EXERCISE DATA -
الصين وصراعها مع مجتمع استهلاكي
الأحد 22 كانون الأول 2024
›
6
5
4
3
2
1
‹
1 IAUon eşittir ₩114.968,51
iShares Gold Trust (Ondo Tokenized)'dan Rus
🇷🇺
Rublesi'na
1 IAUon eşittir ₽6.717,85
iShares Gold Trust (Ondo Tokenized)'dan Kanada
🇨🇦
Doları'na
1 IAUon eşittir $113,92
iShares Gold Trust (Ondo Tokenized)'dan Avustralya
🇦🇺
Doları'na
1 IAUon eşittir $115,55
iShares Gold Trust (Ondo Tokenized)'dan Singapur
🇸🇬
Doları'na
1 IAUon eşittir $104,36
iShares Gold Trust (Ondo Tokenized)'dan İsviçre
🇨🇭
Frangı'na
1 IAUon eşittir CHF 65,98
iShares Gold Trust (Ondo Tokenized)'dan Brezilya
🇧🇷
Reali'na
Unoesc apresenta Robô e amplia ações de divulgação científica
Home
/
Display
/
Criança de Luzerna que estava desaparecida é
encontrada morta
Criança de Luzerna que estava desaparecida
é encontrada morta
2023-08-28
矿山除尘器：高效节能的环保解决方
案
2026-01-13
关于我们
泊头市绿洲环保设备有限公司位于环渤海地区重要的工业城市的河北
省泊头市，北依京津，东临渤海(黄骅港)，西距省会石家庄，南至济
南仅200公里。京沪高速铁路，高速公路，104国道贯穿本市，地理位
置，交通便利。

...

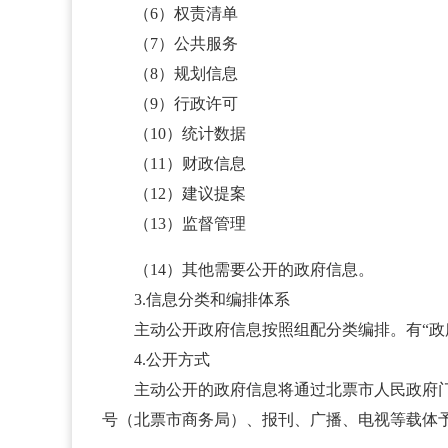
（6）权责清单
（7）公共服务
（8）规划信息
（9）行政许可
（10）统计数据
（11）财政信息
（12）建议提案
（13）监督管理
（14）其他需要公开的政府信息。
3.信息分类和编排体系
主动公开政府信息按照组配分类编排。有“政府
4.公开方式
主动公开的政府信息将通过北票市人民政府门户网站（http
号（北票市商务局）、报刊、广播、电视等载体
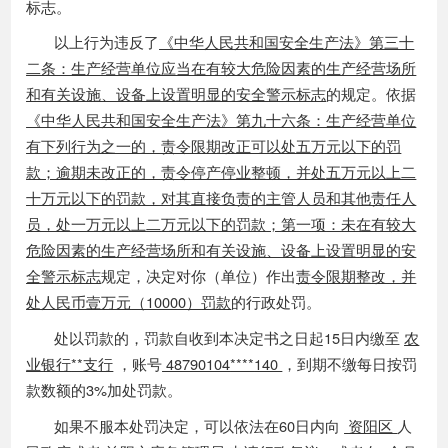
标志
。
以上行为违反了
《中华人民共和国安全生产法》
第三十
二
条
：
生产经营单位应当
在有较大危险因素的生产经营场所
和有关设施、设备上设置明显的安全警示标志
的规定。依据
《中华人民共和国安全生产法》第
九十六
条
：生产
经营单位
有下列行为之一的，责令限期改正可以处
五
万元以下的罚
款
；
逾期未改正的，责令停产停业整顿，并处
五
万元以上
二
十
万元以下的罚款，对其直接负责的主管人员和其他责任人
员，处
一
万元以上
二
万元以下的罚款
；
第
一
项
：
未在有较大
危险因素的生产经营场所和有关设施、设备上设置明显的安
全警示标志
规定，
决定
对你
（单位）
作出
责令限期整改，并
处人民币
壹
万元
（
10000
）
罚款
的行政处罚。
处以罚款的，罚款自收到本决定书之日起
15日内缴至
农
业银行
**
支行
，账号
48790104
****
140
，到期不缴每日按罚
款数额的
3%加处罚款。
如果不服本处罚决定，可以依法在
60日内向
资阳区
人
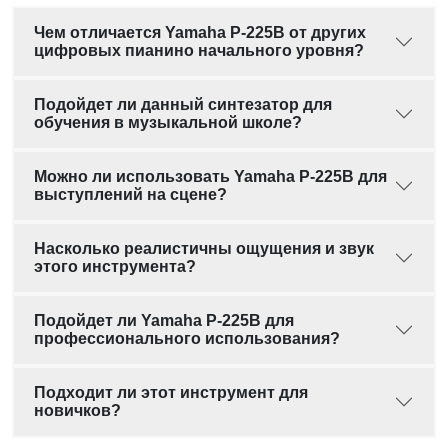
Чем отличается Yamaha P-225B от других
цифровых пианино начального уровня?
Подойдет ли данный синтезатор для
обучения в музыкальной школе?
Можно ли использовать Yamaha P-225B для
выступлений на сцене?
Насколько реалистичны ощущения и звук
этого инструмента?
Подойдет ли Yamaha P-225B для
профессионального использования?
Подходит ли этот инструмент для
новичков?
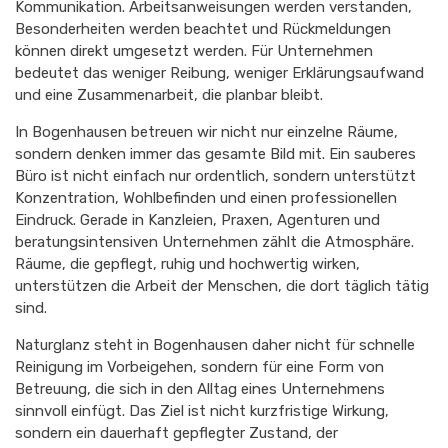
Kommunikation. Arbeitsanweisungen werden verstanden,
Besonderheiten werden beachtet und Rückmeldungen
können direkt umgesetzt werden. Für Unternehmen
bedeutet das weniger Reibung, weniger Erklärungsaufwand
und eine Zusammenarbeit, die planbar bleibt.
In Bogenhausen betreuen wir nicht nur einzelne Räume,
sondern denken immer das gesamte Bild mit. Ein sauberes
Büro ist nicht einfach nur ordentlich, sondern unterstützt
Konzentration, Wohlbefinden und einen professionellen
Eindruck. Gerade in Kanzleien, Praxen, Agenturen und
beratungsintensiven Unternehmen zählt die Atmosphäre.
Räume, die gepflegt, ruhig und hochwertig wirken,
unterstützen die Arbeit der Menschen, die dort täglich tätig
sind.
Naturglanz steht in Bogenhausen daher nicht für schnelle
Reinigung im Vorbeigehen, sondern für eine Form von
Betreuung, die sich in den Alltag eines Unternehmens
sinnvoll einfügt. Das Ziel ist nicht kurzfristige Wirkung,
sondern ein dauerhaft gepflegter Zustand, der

* * *

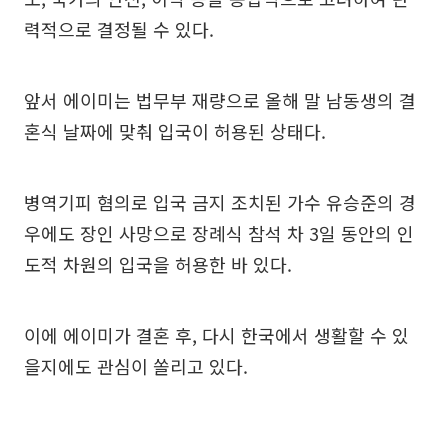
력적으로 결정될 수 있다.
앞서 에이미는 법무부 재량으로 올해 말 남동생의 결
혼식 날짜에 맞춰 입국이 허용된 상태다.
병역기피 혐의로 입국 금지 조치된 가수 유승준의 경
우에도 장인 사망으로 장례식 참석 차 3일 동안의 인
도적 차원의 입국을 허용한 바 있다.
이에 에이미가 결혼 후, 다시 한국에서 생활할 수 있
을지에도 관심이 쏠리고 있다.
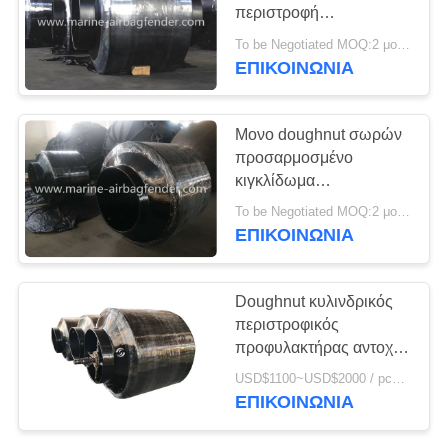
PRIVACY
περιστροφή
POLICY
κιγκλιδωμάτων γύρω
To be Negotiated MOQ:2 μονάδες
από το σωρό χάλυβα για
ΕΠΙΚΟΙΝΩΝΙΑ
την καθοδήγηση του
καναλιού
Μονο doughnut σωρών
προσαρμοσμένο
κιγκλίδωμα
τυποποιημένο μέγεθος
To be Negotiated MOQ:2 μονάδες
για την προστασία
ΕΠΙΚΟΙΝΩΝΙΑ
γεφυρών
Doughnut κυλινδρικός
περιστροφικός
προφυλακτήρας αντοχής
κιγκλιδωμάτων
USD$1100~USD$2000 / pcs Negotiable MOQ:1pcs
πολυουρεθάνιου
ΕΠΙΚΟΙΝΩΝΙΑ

WHAT YOU WILL DO -
How many lines in the records above contain the word "nicht"? State that number and nothing more.

EXPECTED ANSWER -
4